++++ DATA TO PROCESS ++++

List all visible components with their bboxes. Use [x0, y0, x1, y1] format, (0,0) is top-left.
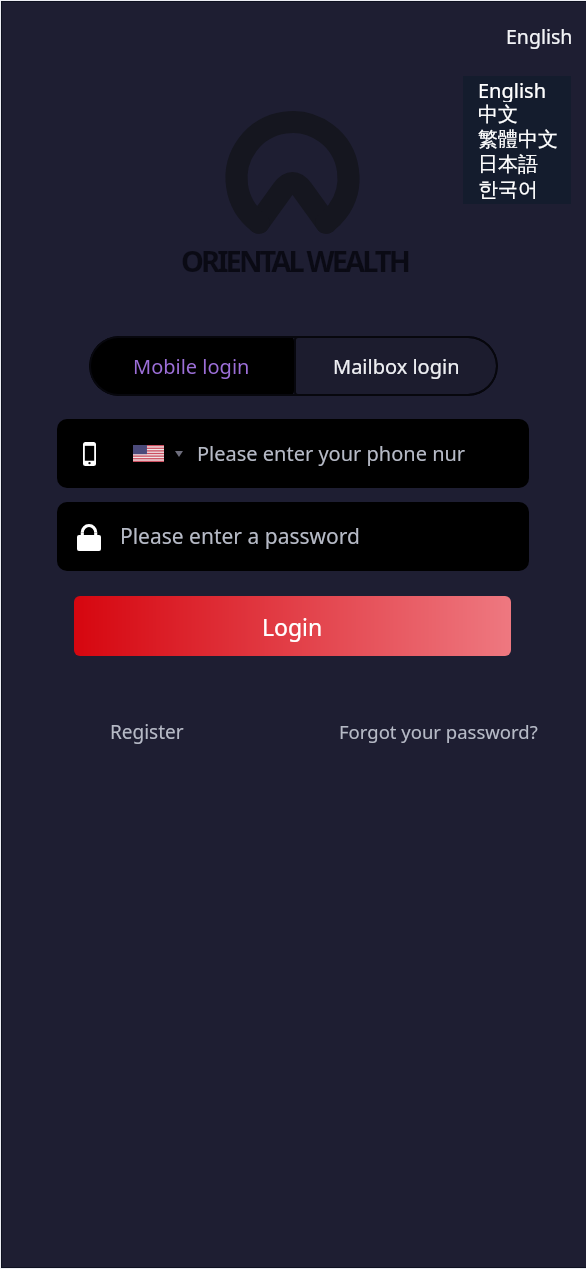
staticText: 中文	[478, 102, 518, 127]
button[interactable]: Mobile login	[89, 336, 294, 396]
staticText: Mobile login	[133, 353, 250, 380]
staticText: Please enter your phone nur	[197, 440, 466, 467]
button[interactable]: 日本語	[478, 152, 571, 177]
staticText: 繁體中文	[478, 127, 558, 152]
other: Password	[77, 523, 101, 551]
staticText: English	[478, 77, 547, 102]
button[interactable]: Login	[74, 596, 511, 656]
button[interactable]: Select country code	[128, 437, 188, 470]
button[interactable]: Mobile number	[57, 419, 529, 488]
staticText: 한국어	[478, 177, 538, 202]
button[interactable]: Mailbox login	[294, 336, 498, 396]
staticText: 日本語	[478, 152, 538, 177]
staticText: Please enter a password	[120, 522, 360, 551]
staticText: Register	[110, 719, 184, 745]
staticText: ORIENTAL WEALTH	[181, 241, 408, 280]
button[interactable]: Register	[100, 711, 194, 753]
staticText: Mailbox login	[333, 353, 460, 380]
button[interactable]: English	[478, 77, 571, 102]
button[interactable]: 繁體中文	[478, 127, 571, 152]
button[interactable]: 中文	[478, 102, 571, 127]
other: Mobile number	[83, 442, 96, 466]
staticText: English	[506, 23, 573, 50]
button[interactable]: Forgot your password?	[329, 711, 548, 752]
other: Oriental Wealth logo	[225, 110, 360, 238]
staticText: Forgot your password?	[339, 719, 538, 744]
button[interactable]: 한국어	[478, 177, 571, 202]
staticText: Login	[262, 611, 323, 642]
button[interactable]: Password	[57, 502, 529, 571]
button[interactable]: English	[500, 19, 579, 54]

++++

- _EXERCISE REQUIREMENTS_: Looking at the records above, say how many of their lines include the word "Mailbox", with no other words.

- _SOLUTION_: 2